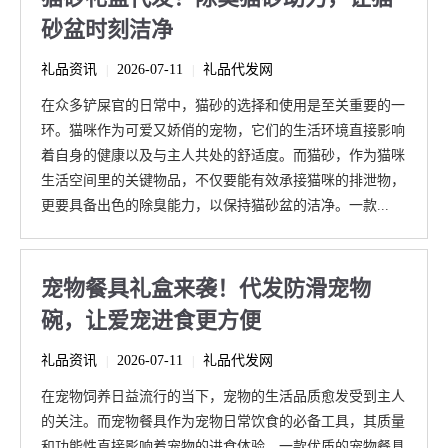
砂盆时刻洁净
礼品资讯
2026-07-11
礼品代发网
|
|
在众多铲屎官的日常中，猫砂的选择和使用是至关重要的一
环。猫咪作为可爱又娇俏的宠物，它们的生活环境直接影响
着自身的健康以及与主人共处的舒适度。而猫砂，作为猫咪
生活空间里的关键物品，不仅要能有效承接猫咪的排泄物，
更要具备出色的除臭能力，以保持猫砂盆的洁净。一款...
宠物餐具礼盒来袭！代发防滑宠物
碗，让爱宠进食更方便
礼品资讯
2026-07-11
礼品代发网
|
|
在宠物饲养日益流行的当下，宠物的生活品质愈发受到主人
的关注。而宠物餐具作为宠物日常饮食的必备工具，其质量
和功能性直接影响着宠物的进食体验。一款优质的宠物餐具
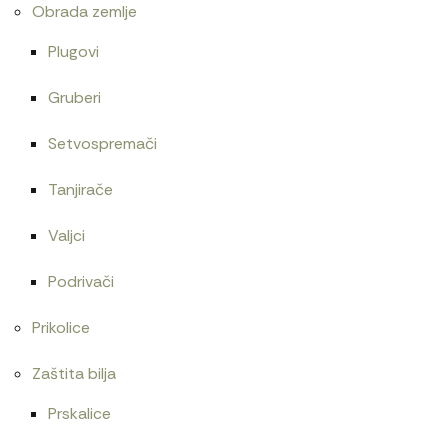
Obrada zemlje
Plugovi
Gruberi
Setvospremači
Tanjirače
Valjci
Podrivači
Prikolice
Zaštita bilja
Prskalice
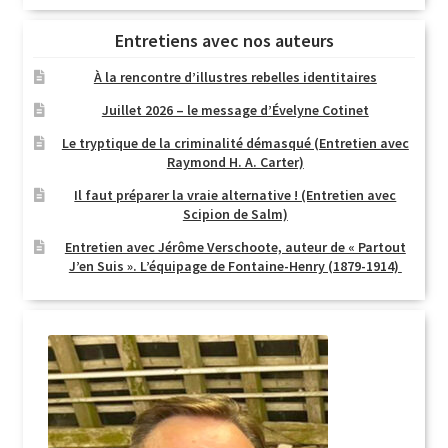
Entretiens avec nos auteurs
À la rencontre d’illustres rebelles identitaires
Juillet 2026 – le message d’Évelyne Cotinet
Le tryptique de la criminalité démasqué (Entretien avec
Raymond H. A. Carter)
Il faut préparer la vraie alternative ! (Entretien avec
Scipion de Salm)
Entretien avec Jérôme Verschoote, auteur de « Partout
J’en Suis ». L’équipage de Fontaine-Henry (1879-1914)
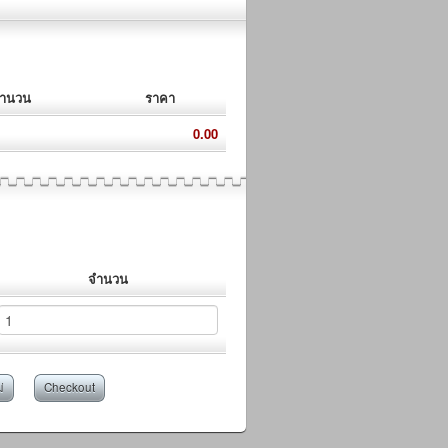
ำนวน
ราคา
0.00
จำนวน
่
Checkout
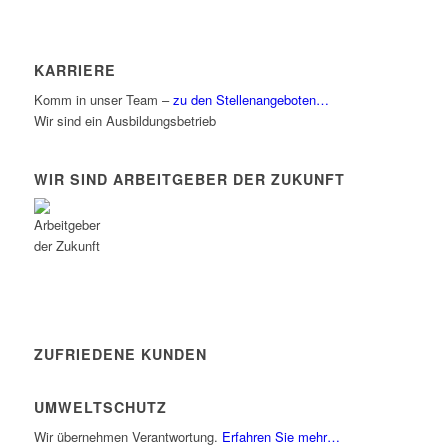
KARRIERE
Komm in unser Team –
zu den Stellenangeboten…
Wir sind ein Ausbildungsbetrieb
WIR SIND ARBEITGEBER DER ZUKUNFT
ZUFRIEDENE KUNDEN
UMWELTSCHUTZ
Wir übernehmen Verantwortung.
Erfahren Sie mehr…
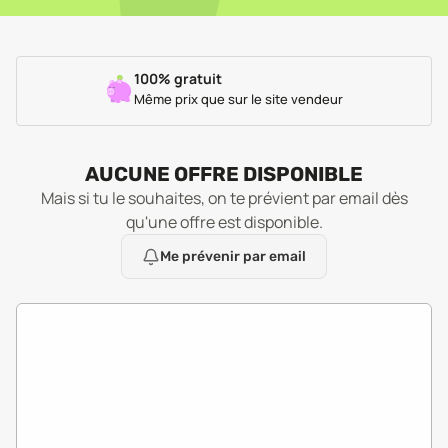
100% gratuit
Même prix que sur le site vendeur
AUCUNE OFFRE DISPONIBLE
Mais si tu le souhaites, on te prévient par email dès
qu'une offre est disponible.
Me prévenir par email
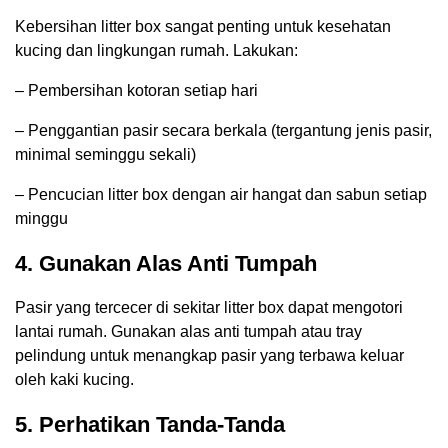
Kebersihan litter box sangat penting untuk kesehatan
kucing dan lingkungan rumah. Lakukan:
– Pembersihan kotoran setiap hari
– Penggantian pasir secara berkala (tergantung jenis pasir,
minimal seminggu sekali)
– Pencucian litter box dengan air hangat dan sabun setiap
minggu
4. Gunakan Alas Anti Tumpah
Pasir yang tercecer di sekitar litter box dapat mengotori
lantai rumah. Gunakan alas anti tumpah atau tray
pelindung untuk menangkap pasir yang terbawa keluar
oleh kaki kucing.
5. Perhatikan Tanda-Tanda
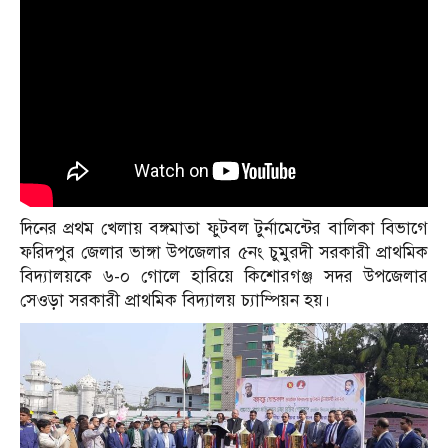
দিনের প্রথম খেলায় বঙ্গমাতা ফুটবল টুর্নামেন্টের বালিকা বিভাগে
ফরিদপুর জেলার ভাঙ্গা উপজেলার ৫নং চুমুরদী সরকারী প্রাথমিক
বিদ্যালয়কে ৬-০ গোলে হারিয়ে কিশোরগঞ্জ সদর উপজেলার
সেওড়া সরকারী প্রাথমিক বিদ্যালয় চ্যাম্পিয়ন হয়।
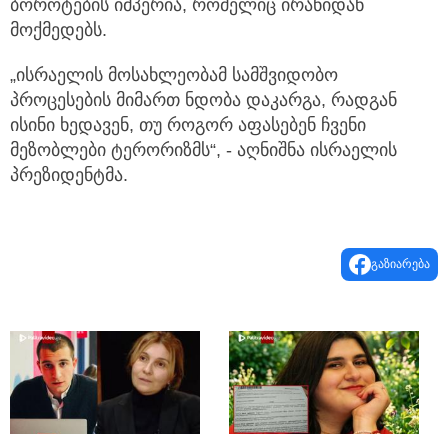
ბოროტების იმპერია, რომელიც ირანიდან
მოქმედებს.
„ისრაელის მოსახლეობამ სამშვიდობო
პროცესების მიმართ ნდობა დაკარგა, რადგან
ისინი ხედავენ, თუ როგორ აფასებენ ჩვენი
მეზობლები ტერორიზმს“, - აღნიშნა ისრაელის
პრეზიდენტმა.
გაზიარება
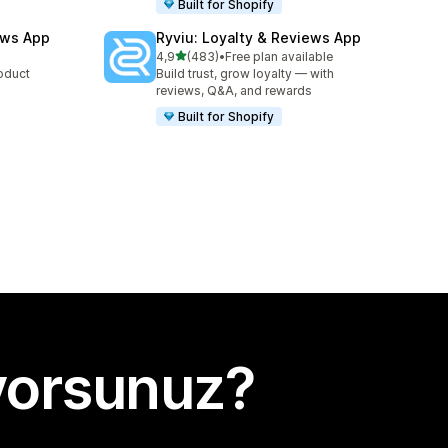
Built for Shopify
ews App
Ryviu: Loyalty & Reviews App
5 yıldız üzerinden
4,9
(483)
•
Free plan available
toplam 483 değerlendirme
roduct
Build trust, grow loyalty — with
reviews, Q&A, and rewards
Built for Shopify
yorsunuz?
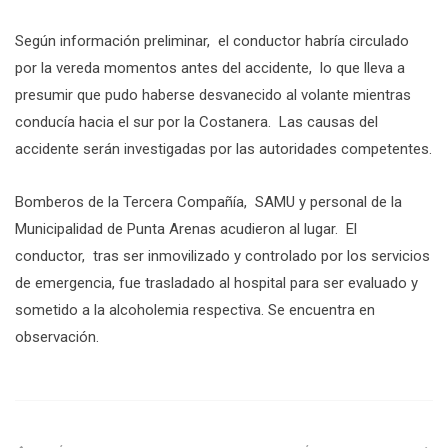
Según información preliminar, el conductor habría circulado
por la vereda momentos antes del accidente, lo que lleva a
presumir que pudo haberse desvanecido al volante mientras
conducía hacia el sur por la Costanera. Las causas del
accidente serán investigadas por las autoridades competentes.
Bomberos de la Tercera Compañía, SAMU y personal de la
Municipalidad de Punta Arenas acudieron al lugar. El
conductor, tras ser inmovilizado y controlado por los servicios
de emergencia, fue trasladado al hospital para ser evaluado y
sometido a la alcoholemia respectiva. Se encuentra en
observación.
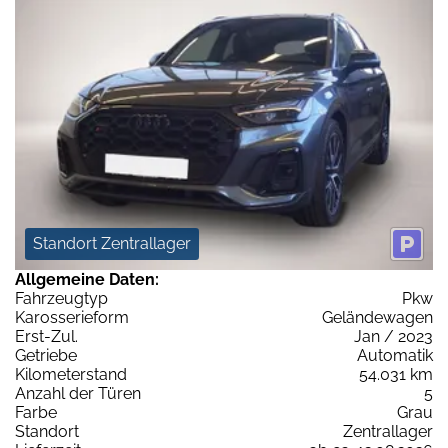
Standort Zentrallager
Allgemeine Daten:
Fahrzeugtyp
Pkw
Karosserieform
Geländewagen
Erst-Zul.
Jan / 2023
Getriebe
Automatik
Kilometerstand
54.031 km
Anzahl der Türen
5
Farbe
Grau
Standort
Zentrallager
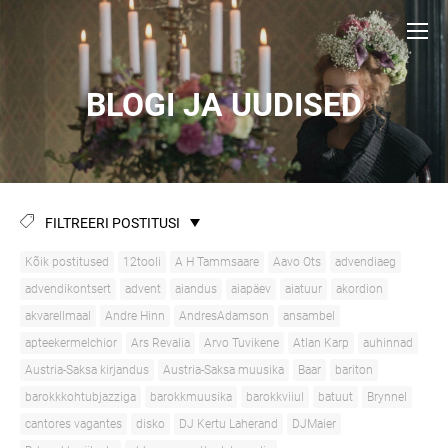
BLOGI JA UUDISED
FILTREERI POSTITUSI
Kõik postitused
12tooli
A H Tammsaare
Aavo Ots
advendiaeg
advendikontsert
advent
aiandus
aiapäev
aiatuur
akordion
akvarellmaal
Andre Hinn
AndresAdamson
ansambel
apteekermelchior
Ars Revalia
Arvo Tuvikene
Atlan Karp
auhinnad
Austria-Saksa kirjandus
Austria-Saksa muusika
Baar
bariton
barokkkohtubjazziga
barokkmuusika
barokkviiul
batuut
Brynnel
cantores vagantes
disko
DJ Kertu Laherand
DJMaier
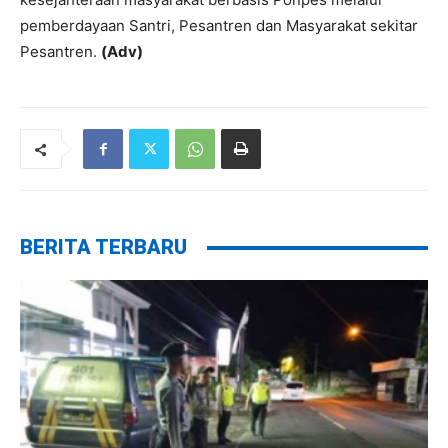
pemberdayaan Santri, Pesantren dan Masyarakat sekitar
Pesantren.
(Adv)
BERITA TERBARU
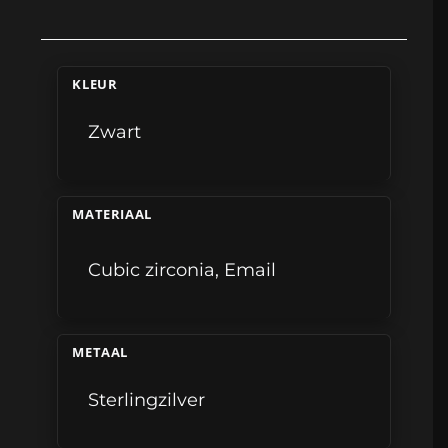
KLEUR
Zwart
MATERIAAL
Cubic zirconia
,
Email
METAAL
Sterlingzilver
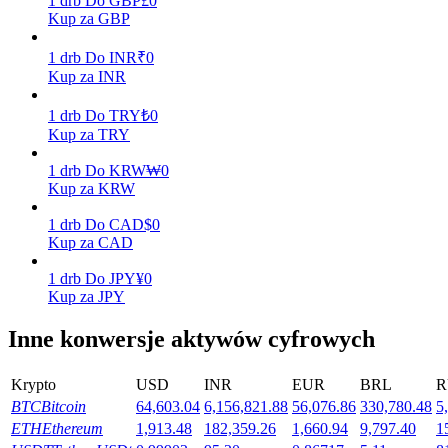
1
drb
Do
GBP
£
0
Kup za GBP
Zarabiać
1
drb
Do
INR
₹
0
Kup za INR
1
drb
Do
TRY
₺
0
Kup za TRY
1
drb
Do
KRW
₩
0
Kup za KRW
1
drb
Do
CAD
$
0
Kup za CAD
Mocna Świnka
1
drb
Do
JPY
¥
0
Codziennie zdobywaj konkurencyjne nagrody
Kup za JPY
Inne konwersje aktywów cyfrowych
Krypto
USD
INR
EUR
BRL
R
BTC
Bitcoin
64,603.04
6,156,821.88
56,076.86
330,780.48
5
ETH
Ethereum
1,913.48
182,359.26
1,660.94
9,797.40
1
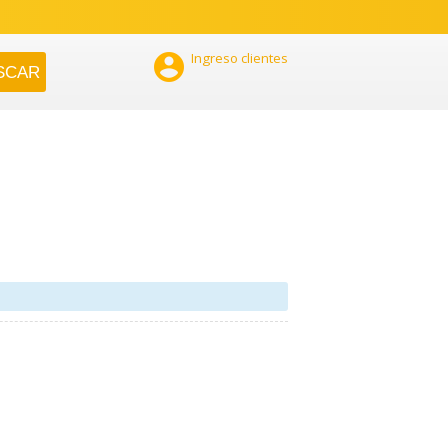

Ingreso clientes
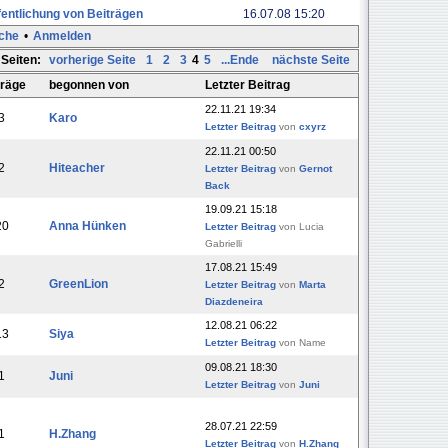
entlichung von Beiträgen
16.07.08 15:20
che
•
Anmelden
Seiten:
vorherige Seite
1
2
3
4
5
...Ende
nächste Seite
träge
begonnen von
Letzter Beitrag
22.11.21 19:34
3
Karo
Letzter Beitrag
von
cxyrz
22.11.21 00:50
2
Hiteacher
Letzter Beitrag
von
Gernot
Back
19.09.21 15:18
20
Anna Hünken
Letzter Beitrag
von Lucia
Gabrielli
17.08.21 15:49
2
GreenLion
Letzter Beitrag
von
Marta
Diazdeneira
12.08.21 06:22
13
Siya
Letzter Beitrag
von Name
09.08.21 18:30
1
Juni
Letzter Beitrag
von
Juni
28.07.21 22:59
1
H.Zhang
Letzter Beitrag
von
H.Zhang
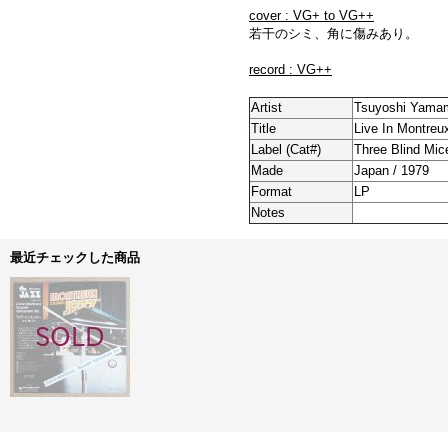
cover : VG+ to VG++
若干のシミ、角に傷みあり。
record : VG++
Artist
Tsuyoshi Yamam
Title
Live In Montreu
Label (Cat#)
Three Blind Mi
Made
Japan / 1979
Format
LP
Notes
最近チェックした商品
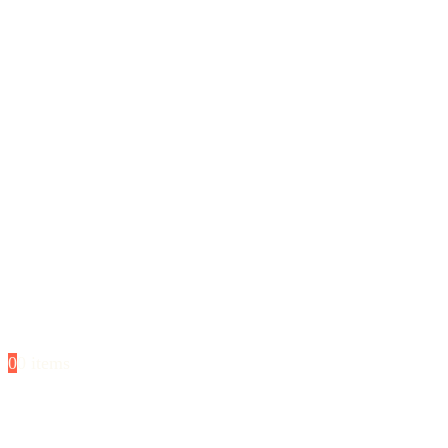
0
0 items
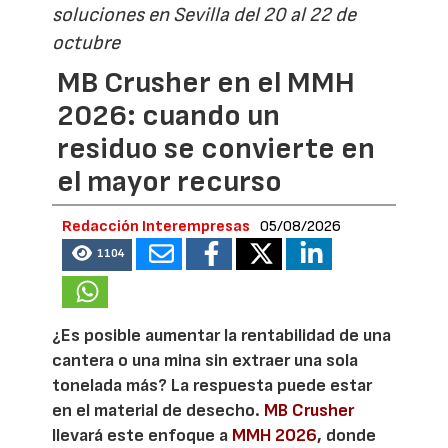
soluciones en Sevilla del 20 al 22 de
octubre
MB Crusher en el MMH
2026: cuando un
residuo se convierte en
el mayor recurso
Redacción Interempresas
05/08/2026
1104
¿Es posible aumentar la rentabilidad de una
cantera o una mina sin extraer una sola
tonelada más? La respuesta puede estar
en el material de desecho.
MB Crusher
llevará este enfoque a
MMH 2026
, donde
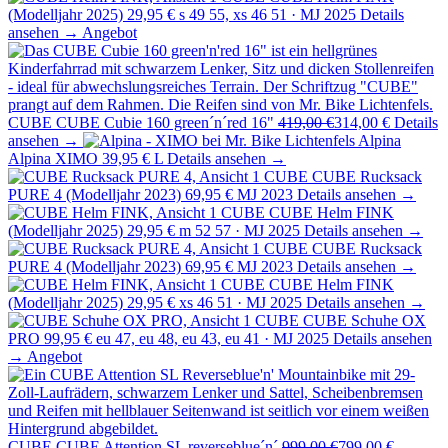
(Modelljahr 2025)
29,95 €
s 49 55, xs 46 51 · MJ 2025
Details
ansehen →
Angebot
CUBE
CUBE Cubie 160 green´n´red 16"
419,00 €
314,00 €
Details
ansehen →
Alpina
Alpina XIMO
39,95 €
L
Details ansehen →
CUBE
CUBE Rucksack
PURE 4 (Modelljahr 2023)
69,95 €
MJ 2023
Details ansehen →
CUBE
CUBE Helm FINK
(Modelljahr 2025)
29,95 €
m 52 57 · MJ 2025
Details ansehen →
CUBE
CUBE Rucksack
PURE 4 (Modelljahr 2023)
69,95 €
MJ 2023
Details ansehen →
CUBE
CUBE Helm FINK
(Modelljahr 2025)
29,95 €
xs 46 51 · MJ 2025
Details ansehen →
CUBE
CUBE Schuhe OX
PRO
99,95 €
eu 47, eu 48, eu 43, eu 41 · MJ 2025
Details ansehen
→
Angebot
CUBE
CUBE Attention SL reverseblue´n´
999,00 €
799,00 €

■ **AIM OF THE EXERCISE**: Each line of the listing that includes the word "untuk" should be copied out.

■ **ANSWER BOX**:
Kebersihan litter box sangat penting untuk kesehatan
pelindung untuk menangkap pasir yang terbawa keluar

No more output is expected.